Gales have their personalities, and, after all, perhaps it is not strange; for, when all is said and done, they are adversaries whose wiles you must defeat, whose violence you must resist, and yet with whom you must live in the intimacies of nights and days.
Here speaks the man of masts and sails, to whom the sea is not a navigable element, but an intimate companion. The length of passages, the growing sense of solitude, the close dependence upon the very forces that, friendly today, without changing their nature, by the mere putting forth of their might, become dangerous tomorrow, make for that sense of fellowship which modern seamen, good men as they are, cannot hope to know. And, besides, your modern ship which is a steamship makes her passages on other principles than yielding to the weather and humouring the sea. She receives smashing blows, but she advances; it is a slogging fight, and not a scientific campaign. The machinery, the steel, the fire, the steam, have stepped in between the man and the sea. A modern fleet of ships does not so much make use of the sea as exploit a highway. The modern ship is not the sport of the waves.

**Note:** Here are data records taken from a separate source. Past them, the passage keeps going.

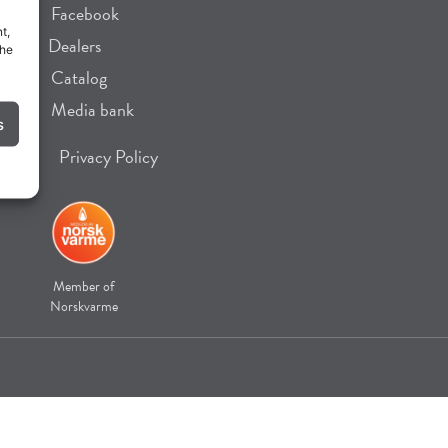
Facebook
t,
Dealers
the
Catalog
Media bank
s
Privacy Policy
Member of
Norskvarme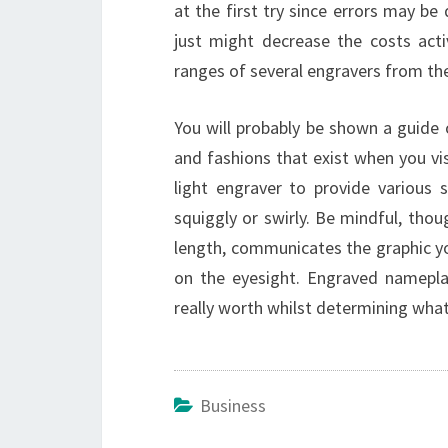
at the first try since errors may be d
just might decrease the costs act
ranges of several engravers from th
You will probably be shown a guide 
and fashions that exist when you visi
light engraver to provide various 
squiggly or swirly. Be mindful, thou
length, communicates the graphic yo
on the eyesight. Engraved nameplat
really worth whilst determining what
Business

Let us say that each of her voyages is a triumphant progress; and yet it is a question whether it is not a more subtle and more human triumph to be the sport of the waves and yet survive, achieving your end.
In his own time a man is always very modern. Whether the seamen of three hundred years hence will have the faculty of sympathy it is impossible to say. An incorrigible mankind hardens its heart in the progress of its own perfectability. How will they feel on seeing the illustrations to the sea novels of our day, or of our yesterday? It is impossible to guess. But the seaman of the last generation, brought into sympathy with the caravels of ancient time by his sailing-ship, their lineal descendant, cannot look upon those lumbering forms navigating the naive seas of ancient woodcuts without a feeling of surprise, of affectionate derision, envy, and admiration. For those things, whose unmanageableness, even when represented on paper, makes one gasp with a sort of amused horror, were manned by men who are his direct professional ancestors.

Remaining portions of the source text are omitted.